A total of 2 × 10⁴ cells were resuspended and counted, then seeded on the slides, and cultured in an incubator overnight. Immunostaining was performed according to the standard methods. Following fixation with 4% paraformaldehyde, BV2 cells were permeabilized using 0.5% Triton X-100 (G1204, Servicebio) for 30 min. Subsequently, cells were blocked with goat serum at 37°C for 30 min, and the primary antibody was incubated overnight at 4°C. After that, cells were treated with corresponding secondary antibody for 1 h at room temperature. Lastly, the nuclear of cells were stained with 4,6-diamidino-2-phenylindole. Images were captured by fluorescence microscope (Leica).

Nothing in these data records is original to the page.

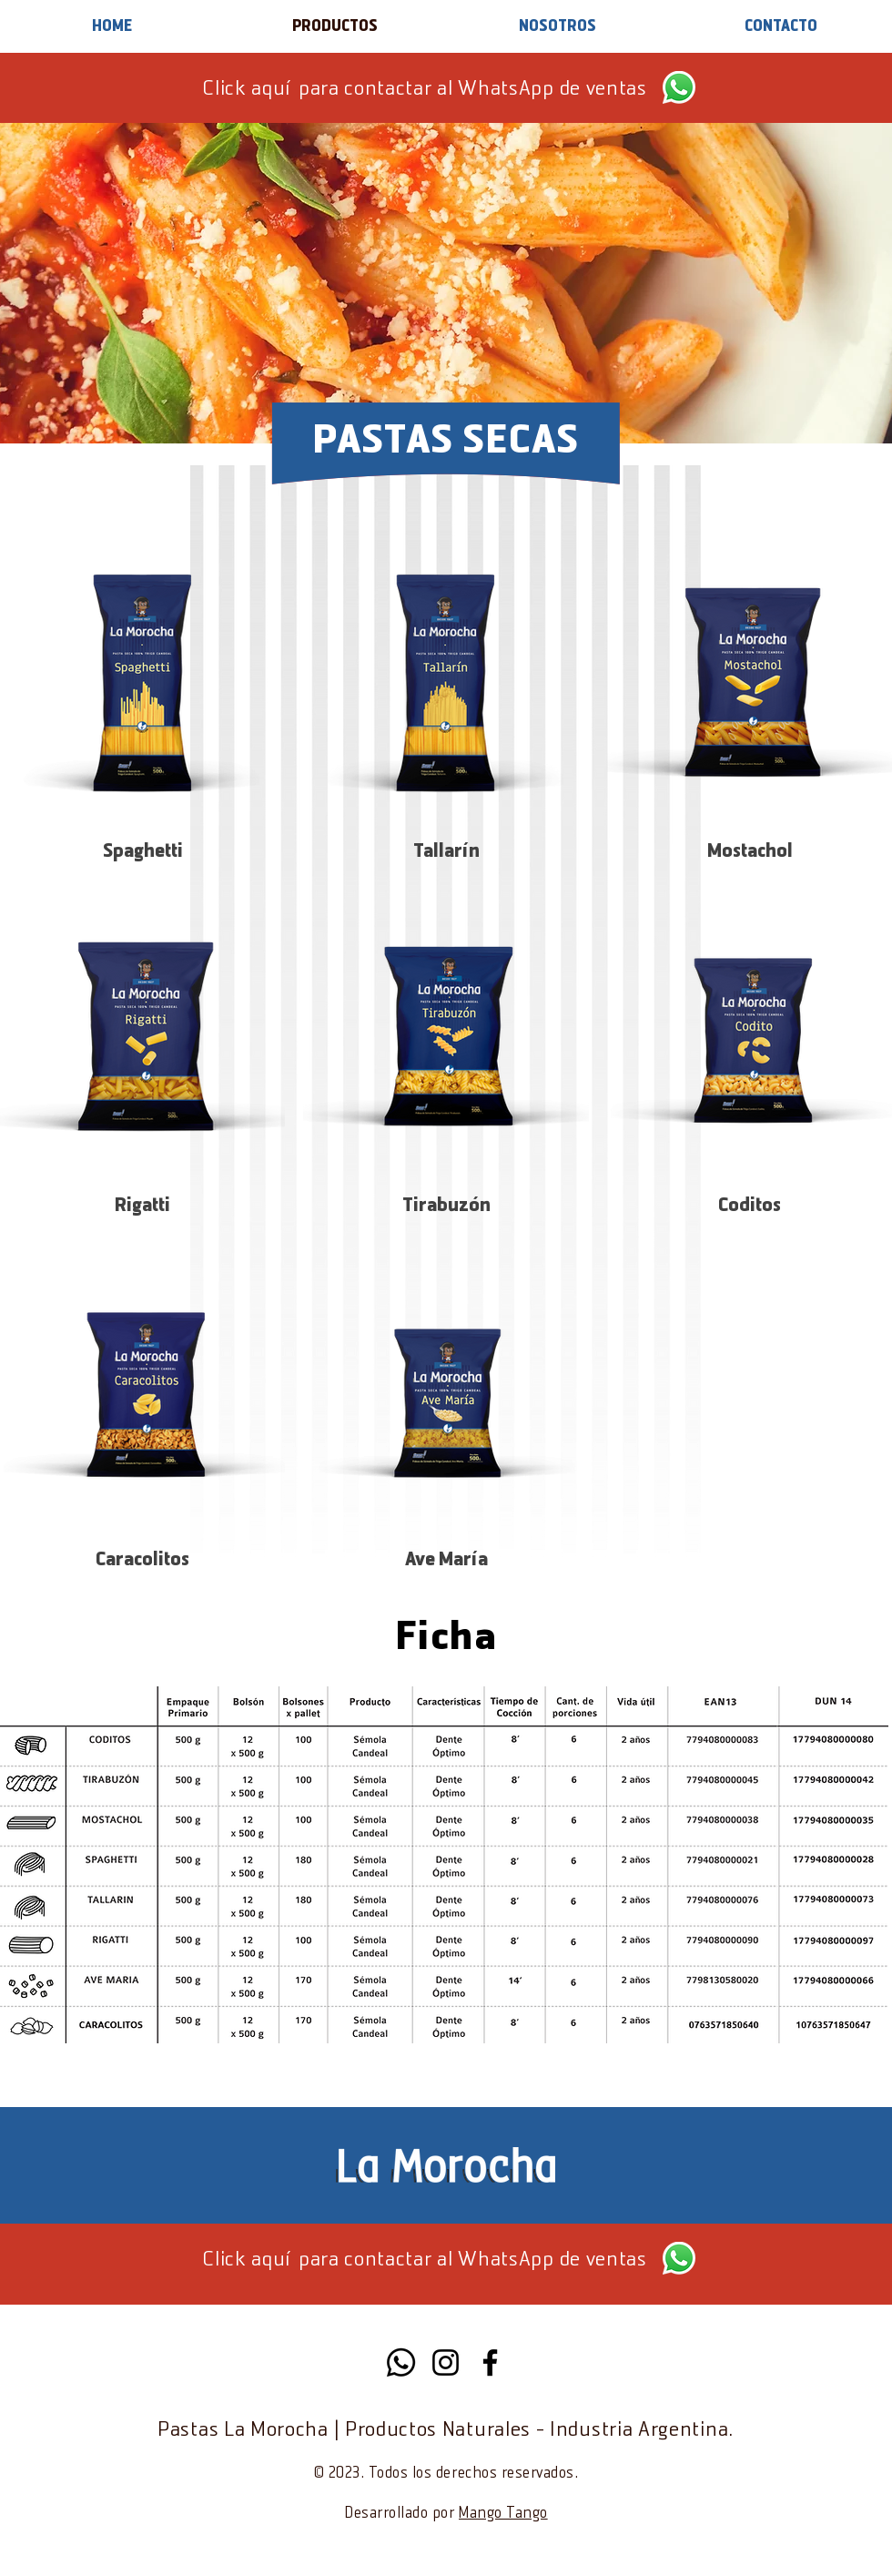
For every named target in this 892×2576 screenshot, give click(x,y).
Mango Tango (503, 2513)
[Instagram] (445, 2362)
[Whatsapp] (401, 2362)
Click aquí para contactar (316, 89)
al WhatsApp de (506, 89)
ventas (614, 89)
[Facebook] (490, 2362)
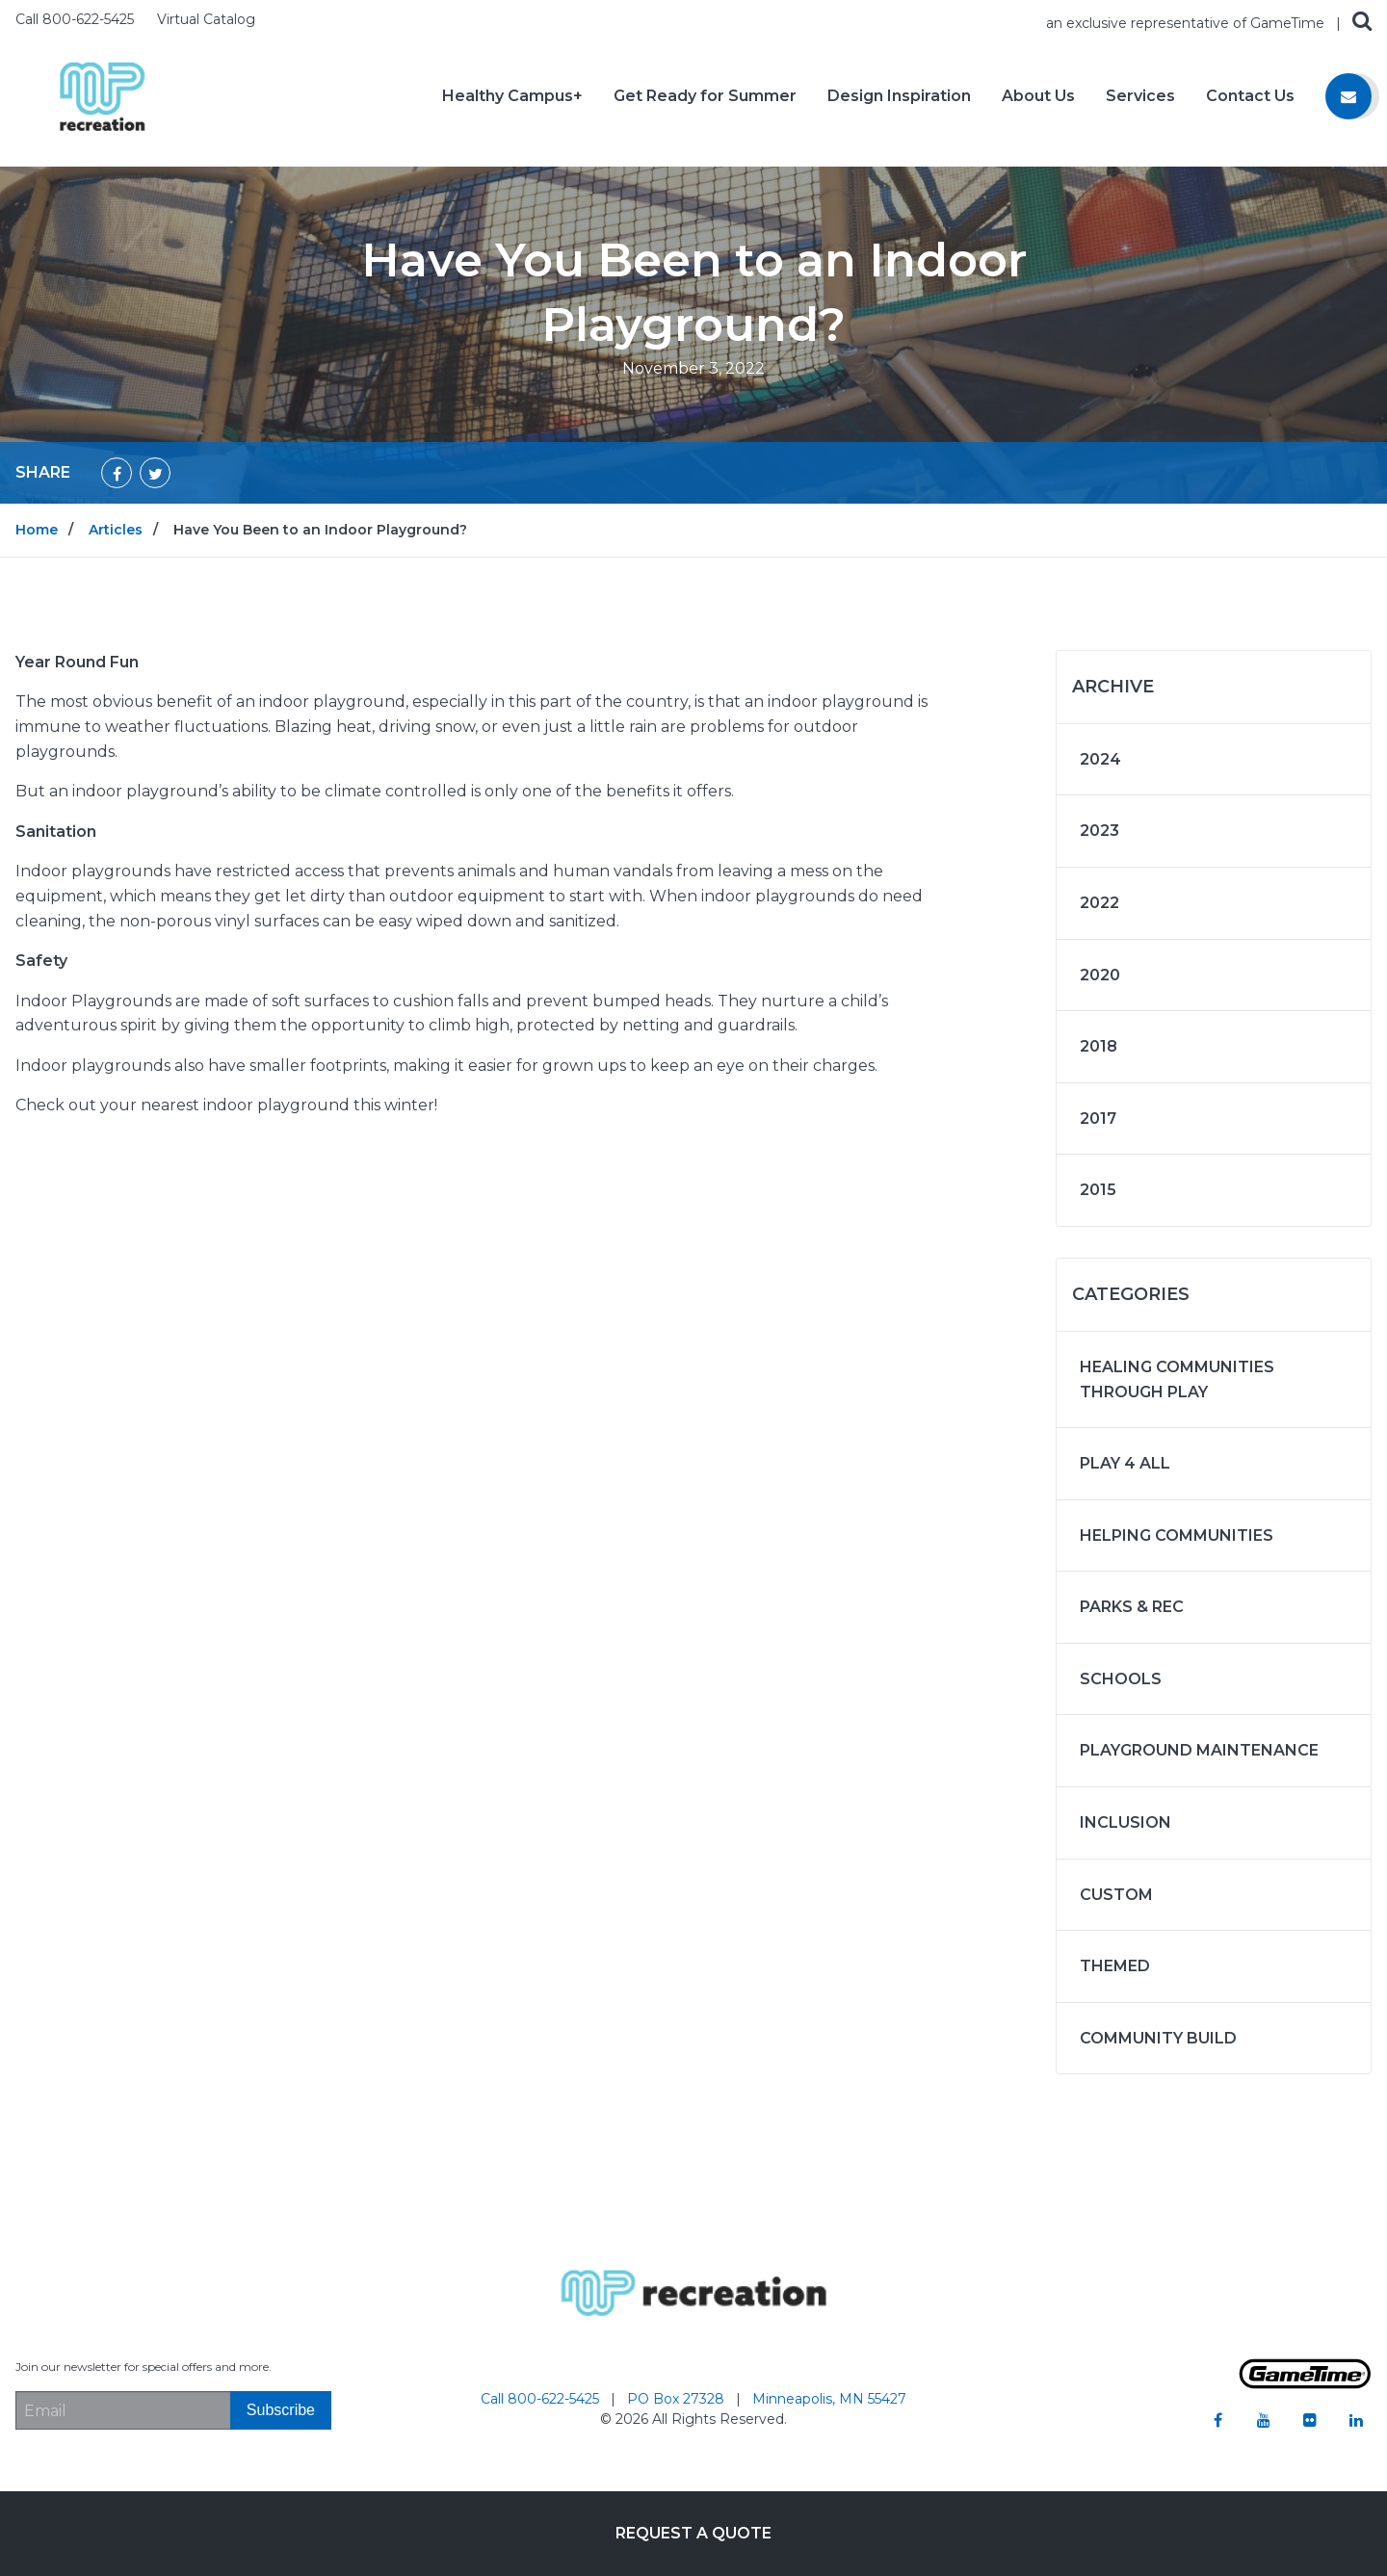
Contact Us (1250, 96)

The eyes of mice were also fixed in 4% paraformaldehyde at room temperature for 2 h. After excision of surrounding tissues, the retina was dissected into a quadrifoliate configuration and mounted onto a glass slide. Following the permeabilization of cell membranes, the antigen was subsequently blocked with goat serum for 30 min at 37°C. Gently shake off the sealing solution, add PBS to the slices with a certain proportion of CD31 (1:350), and the slices are placed flat in a wet box at 4°C for overnight incubation. Pictures were taken under fluorescence microscope (Leica).

4.25 Statistics analysis

All experiments performed in this study were at least three independent replicates. The data were presented as mean ± standard deviation, and statistical analyses were performed utilizing SPSS Statistics 27 (IBM Corp.). Figures were generated using Prism 9.0 (GraphPad).